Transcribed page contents

== Segment start ==

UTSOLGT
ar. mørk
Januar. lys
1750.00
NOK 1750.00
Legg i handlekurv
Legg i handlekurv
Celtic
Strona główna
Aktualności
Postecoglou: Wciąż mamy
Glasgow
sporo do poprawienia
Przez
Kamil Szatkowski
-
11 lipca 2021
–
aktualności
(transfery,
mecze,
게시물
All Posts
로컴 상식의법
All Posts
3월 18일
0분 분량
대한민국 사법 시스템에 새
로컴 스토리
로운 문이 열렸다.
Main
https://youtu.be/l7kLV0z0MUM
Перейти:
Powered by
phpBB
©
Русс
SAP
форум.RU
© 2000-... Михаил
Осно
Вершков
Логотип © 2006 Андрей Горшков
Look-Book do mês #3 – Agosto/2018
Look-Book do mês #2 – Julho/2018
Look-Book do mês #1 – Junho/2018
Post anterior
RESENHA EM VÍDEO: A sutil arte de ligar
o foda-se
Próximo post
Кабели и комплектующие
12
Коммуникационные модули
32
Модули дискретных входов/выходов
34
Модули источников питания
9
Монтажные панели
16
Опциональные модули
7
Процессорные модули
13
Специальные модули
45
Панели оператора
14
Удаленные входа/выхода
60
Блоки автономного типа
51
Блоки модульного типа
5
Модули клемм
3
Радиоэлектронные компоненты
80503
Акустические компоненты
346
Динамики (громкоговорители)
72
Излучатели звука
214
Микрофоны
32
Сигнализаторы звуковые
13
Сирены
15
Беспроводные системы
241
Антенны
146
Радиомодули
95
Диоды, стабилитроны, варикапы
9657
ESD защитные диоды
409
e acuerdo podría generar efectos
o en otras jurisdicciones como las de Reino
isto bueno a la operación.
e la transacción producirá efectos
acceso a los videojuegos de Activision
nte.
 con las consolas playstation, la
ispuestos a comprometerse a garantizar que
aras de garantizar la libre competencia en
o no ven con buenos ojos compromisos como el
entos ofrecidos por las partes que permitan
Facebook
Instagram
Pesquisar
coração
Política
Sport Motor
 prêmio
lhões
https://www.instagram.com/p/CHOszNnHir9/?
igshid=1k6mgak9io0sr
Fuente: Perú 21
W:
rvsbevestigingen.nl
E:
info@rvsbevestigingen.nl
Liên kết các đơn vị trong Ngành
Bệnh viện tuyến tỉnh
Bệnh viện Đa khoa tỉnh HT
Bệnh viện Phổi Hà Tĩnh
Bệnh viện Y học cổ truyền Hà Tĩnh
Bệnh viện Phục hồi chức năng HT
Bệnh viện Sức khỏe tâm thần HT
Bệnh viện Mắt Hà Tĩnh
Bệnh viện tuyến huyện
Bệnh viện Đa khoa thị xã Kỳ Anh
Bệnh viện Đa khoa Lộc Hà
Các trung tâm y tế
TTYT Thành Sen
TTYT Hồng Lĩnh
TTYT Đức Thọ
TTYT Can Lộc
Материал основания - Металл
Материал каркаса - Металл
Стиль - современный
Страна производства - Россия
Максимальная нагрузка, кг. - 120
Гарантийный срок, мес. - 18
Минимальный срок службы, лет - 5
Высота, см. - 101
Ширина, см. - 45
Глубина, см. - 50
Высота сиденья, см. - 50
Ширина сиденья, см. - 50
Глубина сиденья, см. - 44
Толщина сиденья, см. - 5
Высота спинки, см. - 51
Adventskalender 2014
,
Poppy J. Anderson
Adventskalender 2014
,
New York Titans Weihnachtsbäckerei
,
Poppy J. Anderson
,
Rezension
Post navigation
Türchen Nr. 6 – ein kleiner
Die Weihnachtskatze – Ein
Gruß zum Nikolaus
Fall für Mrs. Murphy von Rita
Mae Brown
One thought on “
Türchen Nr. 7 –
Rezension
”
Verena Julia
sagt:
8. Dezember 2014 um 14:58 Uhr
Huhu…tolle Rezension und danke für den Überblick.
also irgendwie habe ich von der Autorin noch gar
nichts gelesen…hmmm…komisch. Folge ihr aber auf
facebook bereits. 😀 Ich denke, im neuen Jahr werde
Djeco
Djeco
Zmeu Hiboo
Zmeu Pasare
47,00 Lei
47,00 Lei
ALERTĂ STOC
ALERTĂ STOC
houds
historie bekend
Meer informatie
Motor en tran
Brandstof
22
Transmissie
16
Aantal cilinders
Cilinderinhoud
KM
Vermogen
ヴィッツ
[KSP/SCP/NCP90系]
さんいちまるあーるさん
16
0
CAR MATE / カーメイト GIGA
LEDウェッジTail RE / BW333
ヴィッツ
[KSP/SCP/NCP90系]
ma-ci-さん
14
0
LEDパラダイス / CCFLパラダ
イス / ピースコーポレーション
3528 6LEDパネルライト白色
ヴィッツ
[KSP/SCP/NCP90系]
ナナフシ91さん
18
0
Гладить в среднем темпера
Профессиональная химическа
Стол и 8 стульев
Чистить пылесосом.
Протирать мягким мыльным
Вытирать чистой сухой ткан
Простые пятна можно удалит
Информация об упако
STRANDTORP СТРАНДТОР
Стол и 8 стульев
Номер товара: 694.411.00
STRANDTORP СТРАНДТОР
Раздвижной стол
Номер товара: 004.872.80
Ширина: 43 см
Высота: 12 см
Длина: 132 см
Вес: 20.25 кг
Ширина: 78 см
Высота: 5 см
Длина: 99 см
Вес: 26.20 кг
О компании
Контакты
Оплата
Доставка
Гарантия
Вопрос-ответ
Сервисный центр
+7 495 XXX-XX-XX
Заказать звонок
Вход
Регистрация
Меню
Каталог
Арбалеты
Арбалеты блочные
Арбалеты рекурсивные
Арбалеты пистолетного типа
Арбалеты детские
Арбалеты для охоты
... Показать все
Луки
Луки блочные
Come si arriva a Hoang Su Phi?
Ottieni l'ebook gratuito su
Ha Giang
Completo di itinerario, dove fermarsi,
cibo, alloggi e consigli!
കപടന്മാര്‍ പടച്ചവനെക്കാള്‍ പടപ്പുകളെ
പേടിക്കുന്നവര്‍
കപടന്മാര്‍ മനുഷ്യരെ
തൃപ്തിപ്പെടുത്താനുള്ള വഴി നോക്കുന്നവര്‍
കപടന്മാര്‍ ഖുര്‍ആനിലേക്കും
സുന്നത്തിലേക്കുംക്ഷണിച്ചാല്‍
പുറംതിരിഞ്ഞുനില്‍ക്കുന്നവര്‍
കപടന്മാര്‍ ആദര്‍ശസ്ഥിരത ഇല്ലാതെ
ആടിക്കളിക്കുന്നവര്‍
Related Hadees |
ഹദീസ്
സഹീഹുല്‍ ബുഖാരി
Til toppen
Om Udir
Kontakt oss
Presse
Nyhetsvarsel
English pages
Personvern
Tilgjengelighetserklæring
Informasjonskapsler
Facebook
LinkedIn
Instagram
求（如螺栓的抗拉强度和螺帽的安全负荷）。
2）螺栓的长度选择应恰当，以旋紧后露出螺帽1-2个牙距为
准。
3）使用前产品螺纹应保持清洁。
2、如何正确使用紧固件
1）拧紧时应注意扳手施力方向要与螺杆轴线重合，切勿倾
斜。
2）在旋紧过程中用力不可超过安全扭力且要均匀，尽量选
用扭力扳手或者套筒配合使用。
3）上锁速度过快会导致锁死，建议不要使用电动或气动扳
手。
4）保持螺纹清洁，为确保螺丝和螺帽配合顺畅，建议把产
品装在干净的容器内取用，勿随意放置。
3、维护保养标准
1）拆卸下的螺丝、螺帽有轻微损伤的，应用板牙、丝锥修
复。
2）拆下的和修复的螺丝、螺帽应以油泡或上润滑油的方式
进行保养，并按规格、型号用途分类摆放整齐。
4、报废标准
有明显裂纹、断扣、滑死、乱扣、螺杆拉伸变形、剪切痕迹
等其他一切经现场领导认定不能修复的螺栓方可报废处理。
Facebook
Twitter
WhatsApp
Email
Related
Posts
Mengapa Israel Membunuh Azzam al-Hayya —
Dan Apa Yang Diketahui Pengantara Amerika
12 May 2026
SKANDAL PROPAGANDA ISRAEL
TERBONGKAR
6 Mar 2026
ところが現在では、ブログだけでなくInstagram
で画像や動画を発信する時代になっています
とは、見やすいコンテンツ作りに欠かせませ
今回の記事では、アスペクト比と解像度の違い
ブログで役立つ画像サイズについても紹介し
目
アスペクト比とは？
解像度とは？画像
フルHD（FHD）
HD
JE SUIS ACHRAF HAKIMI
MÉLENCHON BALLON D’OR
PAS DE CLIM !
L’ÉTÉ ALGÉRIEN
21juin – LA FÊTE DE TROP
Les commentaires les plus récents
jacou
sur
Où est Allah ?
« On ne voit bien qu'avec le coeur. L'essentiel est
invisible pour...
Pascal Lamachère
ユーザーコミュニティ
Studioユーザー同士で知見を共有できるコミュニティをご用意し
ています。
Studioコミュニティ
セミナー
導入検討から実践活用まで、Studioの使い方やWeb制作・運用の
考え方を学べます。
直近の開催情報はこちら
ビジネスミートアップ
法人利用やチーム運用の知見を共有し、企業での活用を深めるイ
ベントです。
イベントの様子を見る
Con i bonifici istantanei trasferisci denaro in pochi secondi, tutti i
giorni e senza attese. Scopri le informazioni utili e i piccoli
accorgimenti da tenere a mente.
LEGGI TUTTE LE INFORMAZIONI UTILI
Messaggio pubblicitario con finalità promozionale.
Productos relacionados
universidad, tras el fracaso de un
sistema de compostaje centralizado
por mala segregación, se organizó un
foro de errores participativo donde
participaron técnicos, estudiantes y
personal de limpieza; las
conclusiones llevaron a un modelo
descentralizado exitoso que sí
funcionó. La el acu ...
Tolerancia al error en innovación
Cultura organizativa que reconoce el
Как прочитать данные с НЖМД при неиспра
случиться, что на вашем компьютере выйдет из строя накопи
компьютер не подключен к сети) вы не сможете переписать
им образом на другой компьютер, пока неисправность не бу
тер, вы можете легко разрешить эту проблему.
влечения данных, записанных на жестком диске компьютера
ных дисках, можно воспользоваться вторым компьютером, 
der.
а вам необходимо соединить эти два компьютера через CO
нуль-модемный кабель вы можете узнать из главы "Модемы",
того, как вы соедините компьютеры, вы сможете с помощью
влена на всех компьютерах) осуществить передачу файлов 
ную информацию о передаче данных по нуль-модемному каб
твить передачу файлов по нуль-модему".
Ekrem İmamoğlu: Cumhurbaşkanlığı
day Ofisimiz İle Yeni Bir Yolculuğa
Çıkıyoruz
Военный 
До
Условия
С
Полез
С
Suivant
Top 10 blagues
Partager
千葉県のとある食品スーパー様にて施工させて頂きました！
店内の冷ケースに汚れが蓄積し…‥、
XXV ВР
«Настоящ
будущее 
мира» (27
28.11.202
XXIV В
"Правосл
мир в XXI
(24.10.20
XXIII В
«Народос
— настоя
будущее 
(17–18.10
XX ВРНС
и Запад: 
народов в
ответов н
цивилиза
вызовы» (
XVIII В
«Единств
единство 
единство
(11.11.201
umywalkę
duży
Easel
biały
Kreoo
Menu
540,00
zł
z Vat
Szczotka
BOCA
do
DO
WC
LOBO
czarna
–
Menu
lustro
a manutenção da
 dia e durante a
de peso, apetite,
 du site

== Segment end ==

## [Exercise prompt]
Find "とは、見やすいコンテンツ作りに欠かせませ" in the entries above and copy that whole line exactly, then each line after it through the line that contains "por mala segregación, se organizó un".

## [Answer space]
とは、見やすいコンテンツ作りに欠かせませ
今回の記事では、アスペクト比と解像度の違い
ブログで役立つ画像サイズについても紹介し
目
アスペクト比とは？
解像度とは？画像
フルHD（FHD）
HD
JE SUIS ACHRAF HAKIMI
MÉLENCHON BALLON D’OR
PAS DE CLIM !
L’ÉTÉ ALGÉRIEN
21juin – LA FÊTE DE TROP
Les commentaires les plus récents
jacou
sur
Où est Allah ?
« On ne voit bien qu'avec le coeur. L'essentiel est
invisible pour...
Pascal Lamachère
ユーザーコミュニティ
Studioユーザー同士で知見を共有できるコミュニティをご用意し
ています。
Studioコミュニティ
セミナー
導入検討から実践活用まで、Studioの使い方やWeb制作・運用の
考え方を学べます。
直近の開催情報はこちら
ビジネスミートアップ
法人利用やチーム運用の知見を共有し、企業での活用を深めるイ
ベントです。
イベントの様子を見る
Con i bonifici istantanei trasferisci denaro in pochi secondi, tutti i
giorni e senza attese. Scopri le informazioni utili e i piccoli
accorgimenti da tenere a mente.
LEGGI TUTTE LE INFORMAZIONI UTILI
Messaggio pubblicitario con finalità promozionale.
Productos relacionados
universidad, tras el fracaso de un
sistema de compostaje centralizado
por mala segregación, se organizó un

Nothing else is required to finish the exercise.